Please give the number of lines in the records below that include "head", with no other output.

Excerpts from a dataset:
* * * *

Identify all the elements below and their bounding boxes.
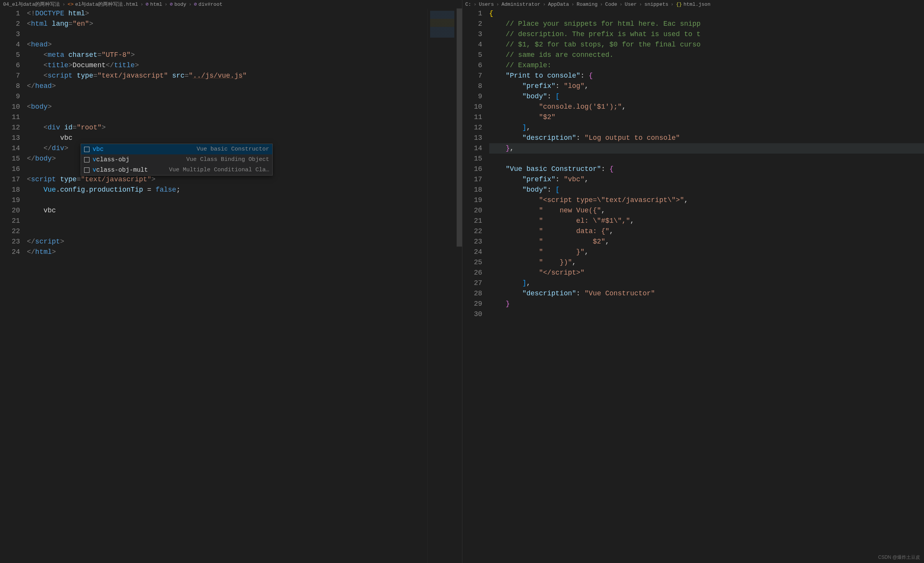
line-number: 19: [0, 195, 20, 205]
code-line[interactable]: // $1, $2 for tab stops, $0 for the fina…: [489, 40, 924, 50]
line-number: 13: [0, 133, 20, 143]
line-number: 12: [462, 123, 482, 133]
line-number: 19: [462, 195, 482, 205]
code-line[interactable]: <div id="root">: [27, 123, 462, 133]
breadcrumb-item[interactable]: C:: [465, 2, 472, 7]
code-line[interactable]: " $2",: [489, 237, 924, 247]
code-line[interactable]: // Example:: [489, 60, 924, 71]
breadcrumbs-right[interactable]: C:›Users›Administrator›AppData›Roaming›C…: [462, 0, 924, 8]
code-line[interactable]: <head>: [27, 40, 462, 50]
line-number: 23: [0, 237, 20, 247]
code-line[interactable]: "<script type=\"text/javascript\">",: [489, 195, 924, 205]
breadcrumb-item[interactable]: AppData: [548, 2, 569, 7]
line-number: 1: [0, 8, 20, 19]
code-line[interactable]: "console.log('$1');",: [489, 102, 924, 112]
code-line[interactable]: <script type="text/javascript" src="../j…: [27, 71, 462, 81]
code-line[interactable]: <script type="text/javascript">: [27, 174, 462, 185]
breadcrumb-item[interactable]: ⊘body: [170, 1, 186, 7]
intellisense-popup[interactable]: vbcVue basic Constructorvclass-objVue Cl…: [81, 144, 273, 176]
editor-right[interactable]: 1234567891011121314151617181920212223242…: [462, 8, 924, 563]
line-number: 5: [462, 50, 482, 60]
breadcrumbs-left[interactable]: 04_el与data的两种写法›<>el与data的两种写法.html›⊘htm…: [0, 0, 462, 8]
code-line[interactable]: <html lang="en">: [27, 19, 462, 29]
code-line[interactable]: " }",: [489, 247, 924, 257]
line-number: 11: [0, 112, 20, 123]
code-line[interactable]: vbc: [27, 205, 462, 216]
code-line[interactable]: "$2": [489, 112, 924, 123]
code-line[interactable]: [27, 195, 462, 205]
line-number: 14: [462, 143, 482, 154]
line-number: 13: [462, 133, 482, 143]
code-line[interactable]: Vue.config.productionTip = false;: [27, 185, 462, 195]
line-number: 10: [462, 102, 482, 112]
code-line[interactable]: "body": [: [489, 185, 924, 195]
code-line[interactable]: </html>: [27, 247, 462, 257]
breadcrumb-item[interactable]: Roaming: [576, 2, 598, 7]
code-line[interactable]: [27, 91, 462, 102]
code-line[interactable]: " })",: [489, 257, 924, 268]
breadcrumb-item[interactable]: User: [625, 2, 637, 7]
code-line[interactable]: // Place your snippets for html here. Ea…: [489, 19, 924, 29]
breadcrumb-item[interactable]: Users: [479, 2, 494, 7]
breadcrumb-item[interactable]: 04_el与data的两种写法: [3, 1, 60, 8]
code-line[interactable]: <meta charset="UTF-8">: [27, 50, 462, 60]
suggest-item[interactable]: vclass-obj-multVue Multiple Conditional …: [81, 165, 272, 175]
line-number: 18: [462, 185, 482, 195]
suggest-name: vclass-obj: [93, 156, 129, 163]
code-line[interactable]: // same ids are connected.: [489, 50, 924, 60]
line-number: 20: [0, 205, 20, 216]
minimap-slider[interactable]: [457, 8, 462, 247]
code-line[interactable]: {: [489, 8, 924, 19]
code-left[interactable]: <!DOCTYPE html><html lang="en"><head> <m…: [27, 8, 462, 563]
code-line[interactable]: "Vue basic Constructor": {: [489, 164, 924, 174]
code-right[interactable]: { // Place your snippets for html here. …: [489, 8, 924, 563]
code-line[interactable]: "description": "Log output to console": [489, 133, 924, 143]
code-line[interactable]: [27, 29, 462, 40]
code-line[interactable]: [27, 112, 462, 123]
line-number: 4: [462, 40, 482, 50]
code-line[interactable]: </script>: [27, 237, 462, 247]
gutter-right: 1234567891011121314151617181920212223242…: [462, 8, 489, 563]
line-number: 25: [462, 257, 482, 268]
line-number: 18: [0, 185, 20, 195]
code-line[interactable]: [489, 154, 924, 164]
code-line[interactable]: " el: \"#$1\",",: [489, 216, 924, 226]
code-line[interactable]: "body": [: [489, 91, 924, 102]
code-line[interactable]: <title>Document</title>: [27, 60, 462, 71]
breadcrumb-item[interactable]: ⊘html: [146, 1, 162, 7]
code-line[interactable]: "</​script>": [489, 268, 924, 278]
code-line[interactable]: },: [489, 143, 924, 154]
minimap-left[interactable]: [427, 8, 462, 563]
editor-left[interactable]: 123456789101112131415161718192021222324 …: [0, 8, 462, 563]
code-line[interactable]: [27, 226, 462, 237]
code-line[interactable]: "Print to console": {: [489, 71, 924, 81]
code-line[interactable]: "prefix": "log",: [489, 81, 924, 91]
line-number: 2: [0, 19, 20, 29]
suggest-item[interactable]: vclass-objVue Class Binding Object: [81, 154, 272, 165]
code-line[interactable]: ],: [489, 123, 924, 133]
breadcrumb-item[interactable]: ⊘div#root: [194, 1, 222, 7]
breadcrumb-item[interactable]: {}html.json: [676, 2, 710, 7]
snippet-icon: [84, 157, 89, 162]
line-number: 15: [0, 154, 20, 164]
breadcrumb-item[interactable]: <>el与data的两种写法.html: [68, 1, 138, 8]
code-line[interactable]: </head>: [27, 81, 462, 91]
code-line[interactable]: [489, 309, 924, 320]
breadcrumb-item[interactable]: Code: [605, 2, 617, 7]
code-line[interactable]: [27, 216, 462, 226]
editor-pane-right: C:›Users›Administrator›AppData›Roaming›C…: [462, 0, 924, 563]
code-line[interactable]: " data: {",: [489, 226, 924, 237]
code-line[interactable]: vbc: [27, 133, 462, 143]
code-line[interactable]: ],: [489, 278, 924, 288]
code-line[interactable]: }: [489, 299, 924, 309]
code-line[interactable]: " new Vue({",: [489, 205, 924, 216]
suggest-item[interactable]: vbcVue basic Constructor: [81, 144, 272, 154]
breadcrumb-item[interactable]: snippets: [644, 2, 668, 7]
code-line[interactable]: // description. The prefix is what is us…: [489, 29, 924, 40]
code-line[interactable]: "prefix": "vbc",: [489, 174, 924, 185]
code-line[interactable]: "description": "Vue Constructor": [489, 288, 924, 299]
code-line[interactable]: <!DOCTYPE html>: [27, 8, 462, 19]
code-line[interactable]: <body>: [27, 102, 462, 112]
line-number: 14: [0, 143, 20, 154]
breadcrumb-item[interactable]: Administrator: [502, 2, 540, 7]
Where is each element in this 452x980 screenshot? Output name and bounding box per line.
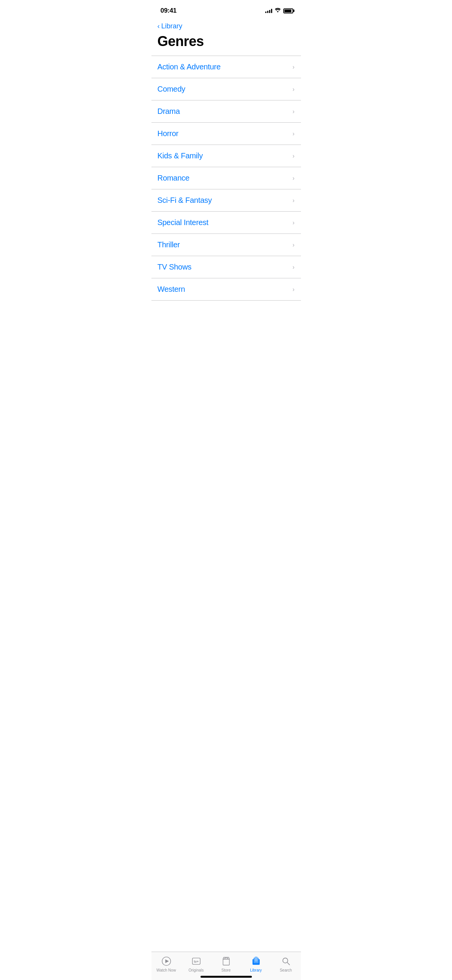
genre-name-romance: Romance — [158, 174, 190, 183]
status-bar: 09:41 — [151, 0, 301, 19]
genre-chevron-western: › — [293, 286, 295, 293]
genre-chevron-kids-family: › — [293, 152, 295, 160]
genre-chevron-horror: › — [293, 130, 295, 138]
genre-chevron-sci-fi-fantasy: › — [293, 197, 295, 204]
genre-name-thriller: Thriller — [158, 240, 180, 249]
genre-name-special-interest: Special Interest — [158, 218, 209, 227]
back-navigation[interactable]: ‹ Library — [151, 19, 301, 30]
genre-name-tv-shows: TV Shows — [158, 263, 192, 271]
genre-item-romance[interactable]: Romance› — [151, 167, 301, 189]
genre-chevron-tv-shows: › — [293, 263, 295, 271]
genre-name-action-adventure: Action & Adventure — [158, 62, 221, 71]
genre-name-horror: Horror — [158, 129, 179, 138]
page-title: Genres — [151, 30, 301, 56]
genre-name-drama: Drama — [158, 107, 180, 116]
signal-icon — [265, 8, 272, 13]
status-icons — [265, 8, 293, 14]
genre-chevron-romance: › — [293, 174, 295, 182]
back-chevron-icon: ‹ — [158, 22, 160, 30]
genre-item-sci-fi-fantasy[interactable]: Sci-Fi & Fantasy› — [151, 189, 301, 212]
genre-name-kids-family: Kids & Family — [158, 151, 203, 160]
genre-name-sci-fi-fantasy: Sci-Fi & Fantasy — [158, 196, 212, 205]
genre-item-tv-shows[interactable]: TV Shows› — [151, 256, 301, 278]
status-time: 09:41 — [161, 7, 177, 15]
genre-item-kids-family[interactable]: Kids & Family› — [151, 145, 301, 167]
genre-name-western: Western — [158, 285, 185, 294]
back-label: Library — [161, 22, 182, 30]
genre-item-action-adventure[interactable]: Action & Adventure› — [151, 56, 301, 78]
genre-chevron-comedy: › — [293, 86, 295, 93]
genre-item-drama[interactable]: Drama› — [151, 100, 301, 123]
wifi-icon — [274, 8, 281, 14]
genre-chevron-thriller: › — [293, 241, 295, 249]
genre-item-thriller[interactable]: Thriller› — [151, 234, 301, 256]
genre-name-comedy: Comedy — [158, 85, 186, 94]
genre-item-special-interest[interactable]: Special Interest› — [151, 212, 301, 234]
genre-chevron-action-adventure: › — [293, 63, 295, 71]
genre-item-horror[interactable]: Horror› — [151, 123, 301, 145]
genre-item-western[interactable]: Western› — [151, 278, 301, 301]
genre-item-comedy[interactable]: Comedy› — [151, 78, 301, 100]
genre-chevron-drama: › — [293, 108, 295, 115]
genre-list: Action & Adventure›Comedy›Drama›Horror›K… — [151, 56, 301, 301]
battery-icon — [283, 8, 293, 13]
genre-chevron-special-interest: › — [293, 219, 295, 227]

* * * *

ANSWER: 3